System versioned tables System versioned tables, also known as Temporal Tables, can now be created in Azure Data Studio, and these tables provide historical information about column data at any given point in time. Azure Data Studio works for both Azure SQL and on-prem SQL Server installations. Azure Data Studio now offers system versioning, graph tables, and Memory-Optimized Tables. Sure enough, it does! You can write out the list of columns in a table in your query editor by dragging the column folder for the table into the query editor window: Azure Data Studio isn’t just for Azure SQLĭon’t let the name fool ya. Stepping through the Peek Definition example made me wonder if one of my favorite lazy hacks from SQL Server Management Studio works in Azure Data Studio. Bonus: Dragging the Columns folder into a query edit works just like in SSMS The example given in a tutorial of peeking at a table’s definition when writing an insert statement is right on. I also hadn’t realized that Azure Data Studio supports Peek Definition functionality natively. ‘Peek definition’ functionality exists, too There are built-in snippets for lots of things – data definition changes like creating indexes or adding columns, data modification tasks like inserting or deleting rows, or management tasks like listing databases or finding space used.īut you might want to create your own snippets, too. This will initialize a drop-down list which you can arrow through: You can create your own snippets To access snippets, simply type sql into the query editor itself. When your table is located, right-click on the table and select Script as Drop. I assumed that I’d open the Command Palette to insert a snippet. To delete a table, right click on the tables folder in the object explorer. And I admit that as soon as I skimmed the tutorial and saw there were snippets, I tried to use them the wrong way. I had no idea that Azure Data Studio had built in snippet functionality. Each extent can hold up to millions of records.

Extent (data shard) is the internal structure where data is stored.

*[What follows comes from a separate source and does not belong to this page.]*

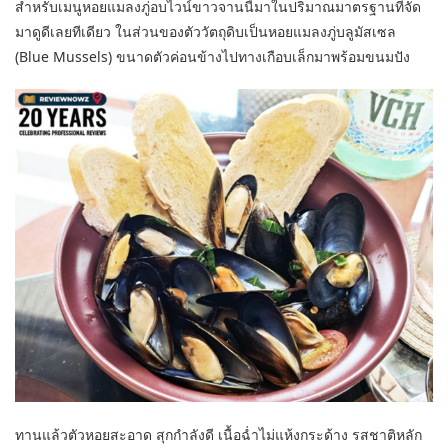
สำหรับเมนูหอยแมลงภู่อบไวน์ขาวจานนี้มาในปริมาณมาตรฐานที่จัด
มาดูดีเลยทีเดียว ในส่วนของตัววัตถุดิบเป็นหอยแมลงภู่บลูมัสเซล
(Blue Mussels) ขนาดตัวค่อนข้างไปทางเกือบเล็กมาพร้อมขนมปัง
ทานแล้วตัวหอยสะอาด สุกกำลังดี เนื้อฉ่ำไม่แห้งกระด้าง รสชาติหลัก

alter-merge tableConsider a database or table that is set for 90 days of retention. The tutorial taught me a couple of things that I’ve not noticed about Azure Data Studio, even though I’ve used it for a couple of years. This is a very efficient and convenient way to remove old data. This Quickstart is solid and is great for someone new to Azure Data Studio.Īt the end of the Quickstart it suggested I try the Tutorial: Use the Transact-SQL editor to create database objects - Azure Data Studio. From a list of entites it creates batches of up to 100 rows while making sure only to group entities with the same PartitionKey to not violate the API requirements.Today I walked through the Use Azure Data Studio to connect and query Azure SQL database Quickstart. The batch processing of our entities is being handled in the second extension method. To do this the ForEachAwaitAsync() extension from the NuGet package comes in handy. Knowing that Azure will return all rows sorted by PartionKey + RowKey we can directly go ahead and delete each page before we request the next one. We also only need the PartitionKey and RowKey for each entity, so we’ll filter the query accordingly by passing a list of column names as the select parameter. With each call to the Storage Account we request the maximum of 1000 entities per page.


First off, we need to query all rows assuming we don’t know all PartitionKey & RowKey combinations in the table already. I created two extension methods for the SDK’s TableClient to make it comfortable reusing the code. However, we cannot be sure when exactly we’re able to create a new table with the same name since it can take up to a minute or even longer for Azure to actually get rid of the table. Note: When deleting a lot of data from Azure Table Storage usually the fastest way is to just drop the whole table. We’ll try to optimize for speed while also being mindful about the memory.
AZURE DATA STUDIO ERASE DATA FROM A TABLE HOW TO
In this post we will see how to efficiently delete all rows in an Azure Table Storage using the new(ish) SDK.